Di recente, la Meloni ha commentato il deficit del Pil italiano in maniera delusa e amareggiata. Citando, tra i tanti fattori secondo lei avversi circa questo esito negativo, anche il Superbonus. Ovvero, la misura precedentemente introdotta da Conte, il quale si è espresso insieme alla Schlein in maniera critica.
I due rispettivi politici dell’opposizione, si sono infatti pronunciati in maniera negativa nei confronti dell’operato della Premier. In particolare il leader del M5S, il quale ha rilasciato una lunga dichiarazione a riguardo.

Il commento di Conte
Il leader del Movimento 5 Stelle ha esordito dichiarando ciò: “Ci ha messo una intera giornata per trovare uno straccio di giustificazione al fallimento economico del suo Governo. Un fallimento che purtroppo penalizza tutti noi, certificato dai dati di oggi. Poco fa Meloni ha avuto l’illuminazione. La voragine delle spese sul Riarmo, con aumenti di 12 miliardi l’anno sulle spese militari? I 14 miliardi buttati sul plastico del Ponte sullo stretto?Il miliardo buttato nei Centri in Albania? I tagli a investimenti, sanità e scuola che ha firmato in Europa? I record sulle tasse? I 3 anni di crollo della produzione industriale senza un piano industriale? Il rifiuto di tassare gli extraprofitti di banche e aziende energetiche? Macché. È tutta colpa del Superbonus!“.

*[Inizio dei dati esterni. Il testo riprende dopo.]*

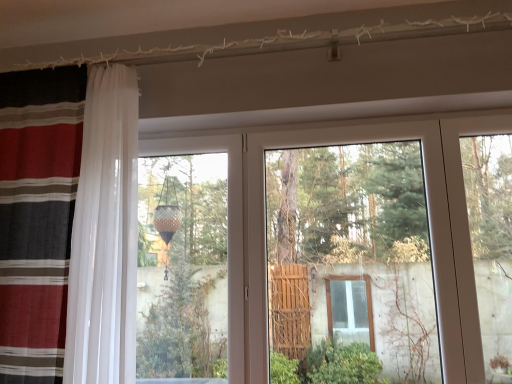 Question: Is striped fabric curtain at left not close to transparent glass door at center?

Choices:
 (A) no
 (B) yes

Answer: (B)

Question: Is striped fabric curtain at left completely or partially outside of transparent glass door at center?

Choices:
 (A) yes
 (B) no

Answer: (A)

Question: From a real-world perspective, does striped fabric curtain at left sit lower than transparent glass door at center?

Choices:
 (A) yes
 (B) no

Answer: (B)

Question: Is striped fabric curtain at left closer to camera compared to transparent glass door at center?

Choices:
 (A) no
 (B) yes

Answer: (B)

Question: Considering the relative sizes of striped fabric curtain at left and transparent glass door at center in the image provided, is striped fabric curtain at left taller than transparent glass door at center?

Choices:
 (A) yes
 (B) no

Answer: (A)

Question: From a real-world perspective, is striped fabric curtain at left physically above transparent glass door at center?

Choices:
 (A) yes
 (B) no

Answer: (A)

Question: Is transparent glass door at center not near striped fabric curtain at left?

Choices:
 (A) no
 (B) yes

Answer: (B)

Question: From a real-world perspective, is transparent glass door at center beneath striped fabric curtain at left?

Choices:
 (A) yes
 (B) no

Answer: (A)

Question: Is transparent glass door at center facing towards striped fabric curtain at left?

Choices:
 (A) yes
 (B) no

Answer: (B)

Question: Considering the relative sizes of transparent glass door at center and striped fabric curtain at left in the image provided, is transparent glass door at center wider than striped fabric curtain at left?

Choices:
 (A) yes
 (B) no

Answer: (B)

Question: From a real-world perspective, is transparent glass door at center physically above striped fabric curtain at left?

Choices:
 (A) no
 (B) yes

Answer: (A)

Question: Considering the relative sizes of transparent glass door at center and striped fabric curtain at left in the image provided, is transparent glass door at center thinner than striped fabric curtain at left?

Choices:
 (A) yes
 (B) no

Answer: (A)

Question: In terms of size, does striped fabric curtain at left appear bigger or smaller than transparent glass door at center?

Choices:
 (A) small
 (B) big

Answer: (B) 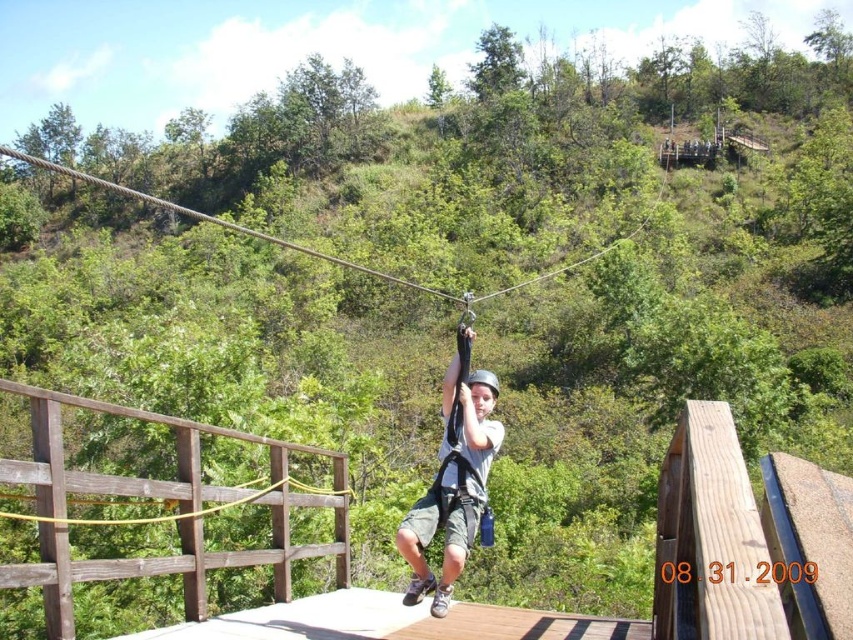 You are a safety inspector checking the zip line setup. You notice the matte black harness at center and the brown rope at upper center. According to safety protocols, the harness should be positioned to the left of the rope. Is the current setup compliant with safety standards?

The matte black harness at center is to the right of the brown rope at upper center, which means it is not positioned to the left as required by safety protocols. Therefore, the setup does not comply with safety standards.

You are standing at the wooden platform at the starting point and want to reach the zip line anchor point located at point (105, 182). If your maximum throwing distance is 40 feet, can you throw a rope to the anchor point?

The distance between the wooden platform at the starting point and the anchor point at point (105, 182) is 42.61 feet, which exceeds your maximum throwing distance of 40 feet. Therefore, you cannot throw the rope to the anchor point.

You are a safety inspector checking the zip line setup. You notice the matte black harness at center and the yellow rubber rope at center. According to safety protocols, which object should be in front to ensure visibility of the harness? Please answer based on their current positions.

Dopo la chiusura sarcastica sul Superbonus, l’ex Premier ha rincarato la dose attribuendo alla leader in carica la colpa di aver impoverito famiglie e imprese: “Presidente Meloni, il disco si è rotto. Questa lagna la sentiamo da 4 anni. Basta con queste balle da parte di chi ha un ministro dell’Economia che ha gestito più di tutti il Superbonus, dalla leader di un partito che ha proposto negli anni estensioni e proroghe di quella misura, che ha usato i numeri della crescita e dei posti di lavoro prodotti da quella misura per la sua propaganda. Dopo 4 anni e 0 riforme il tempo della ‘superscusa’ è scaduto. Presidente Meloni, parlaci piuttosto dei 209 miliardi che ti abbiamo lasciato da spendere e che non hai nemmeno saputo mettere a terra. Hai trovato la tavola riccamente imbandita e sei stata così incapace da impoverire famiglie e imprese“.
Le parole della Schlein
Oltre alla dura replica di Conte, come riportato da Sky Tg 24, anche la Schlein si è espressa in maniera critica nei confronti della Premier: “Il record di pressione fiscale e i tagli a servizi fondamentali come sanità, trasporti e scuola segnano il fallimento di questo governo. Se non ci fosse stato il Pnrr che Meloni non voleva, l’Italia sarebbe in recessione. Hanno accettato la richiesta sbagliata e irraggiungibile del cinque per cento di spesa militare per non dire di no a Trump, ma in queste condizioni non ci sarà nemmeno quel margine in più in ci speravano con l’uscita dalla procedura di infrazione. Avevano i numeri per fare tutto e sono riusciti a non fare nulla“.